Victims of violent and sexual offences are being given the automatic right to challenge their attackers’ release and apply for restrictions to protect themselves.
The changes come after victims of the black cab rapist John Worboys revealed that they first heard of his planned release through news reports, sparking a successful legal challenge to keep him in jail.
The scandal generated outrage over revelations that some women he targeted were not able to make representations to a Parole Board hearing that initially decided Worboys should be freed.
Proposed revisions to the Victims’ Code aim to ensure the mistakes cannot be repeated, and include a host of other measures to guarantee a minimum level of support.
The government has launched a six-week consultation on its plans, which would lay out 12 rights such as being referred to victim support services, being given timely updates on police investigations and court cases, and handed information on compensation.
The changes would see victims of violent or sexual offenders, who are jailed for a year or more, automatically referred to the Victim Contact Scheme, which previously had to be opted into.
It gives victims a liaison officer charged with telling them when attackers are considered for release, how to make representations to the Parole Board and how to apply for licence conditions.
They would be advised on how to challenge a Parole Board decision if their abuser is judged safe to release.
The proposals also contain new rights for victims of mentally ill and foreign national offenders, ensuring they receive information on hospital orders and deportations.
They were revealed after prosecutions fell to a record low in England and Wales, with only 7.3 per cent of reported crimes resulting in a charge or summons.
Only 1.4 per cent of alleged rapes are now prosecuted, amid warnings that the treatment of victims – including mobile phone seizures and delayed investigations – were causing them to drop out of cases.
In 2018, research found that only a quarter of crime victims felt properly supported, and 43 per cent had not been notified of developments including perpetrators being arrested or released.

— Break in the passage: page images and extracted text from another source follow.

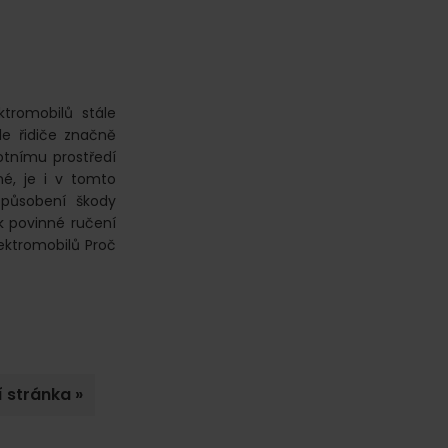
ktromobilů stále
de řidiče značně
ivotnímu prostředí
né, je i v tomto
způsobení škody
k povinné ručení
lektromobilů Proč
í stránka »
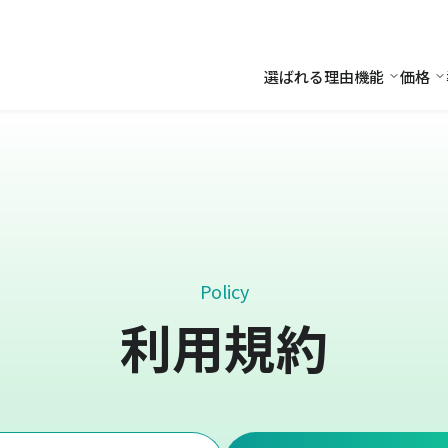
選ばれる理由
機能
価格
機能
価
Policy
利用規約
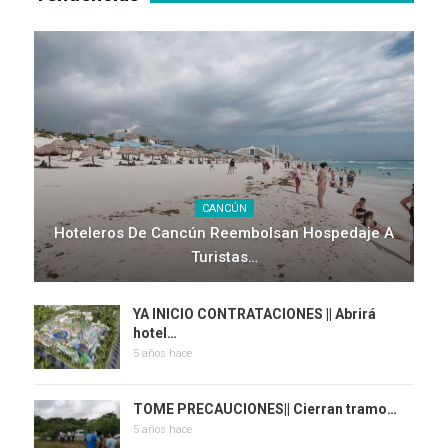
CANCÚN
Hoteleros De Cancún Reembolsan Hospedaje A
Turistas…
YA INICIO CONTRATACIONES || Abrirá
hotel…
5 años hace
TOME PRECAUCIONES|| Cierran tramo…
5 años hace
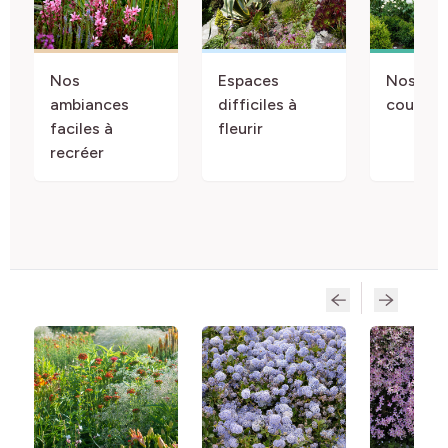
Nos
Espaces
Nos jard
ambiances
difficiles à
couleur
faciles à
fleurir
recréer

Alex Chalk, the justice minister, said changes to the Victims’ Code were a “vital step in our efforts to rebuild confidence in the criminal justice system”.
“It will make the process less daunting and provide victims with the information and support they need to recover from crime,” he added.
“And we are going further to strengthen victims’ rights by bringing through a Victims’ Law to ensure they are supported at every stage of the justice system.”
Campaigners welcomed the new requirements but called for them to be enshrined in law as soon as possible to ensure that authorities comply with their duties.
Dame Vera Baird, the victims’ commissioner for England and Wales, said the current code was not being enforced and that 80 per cent of victims surveyed had not heard of it.
“We have had codes of practice since 2006 but victims tell us day-by-day that they do not get their full entitlements,” Dame Vera added.
“It is the duty of the criminal justice agencies to ensure that victims are aware of their rights …We also need to look at how victims can seek redress when entitlements are not delivered.”
Claire Waxman, the victims’ commissioner for London, said the changes were “long overdue” after being promised in 2017.
“I know from talking to victims every day that they are not getting the level of support they need and are entitled to, at a time when they are most vulnerable,” she added.
“The effects of this are long lasting and profound.”
Ms Waxman called for access to the Victim Contact Scheme to be extended beyond violent and sexual crimes, adding: “It is crucial that the government introduce a Victims’ Law as swiftly as possible so we can see a culture shift towards victims so that their rights are no longer optional, but are legally enforceable.”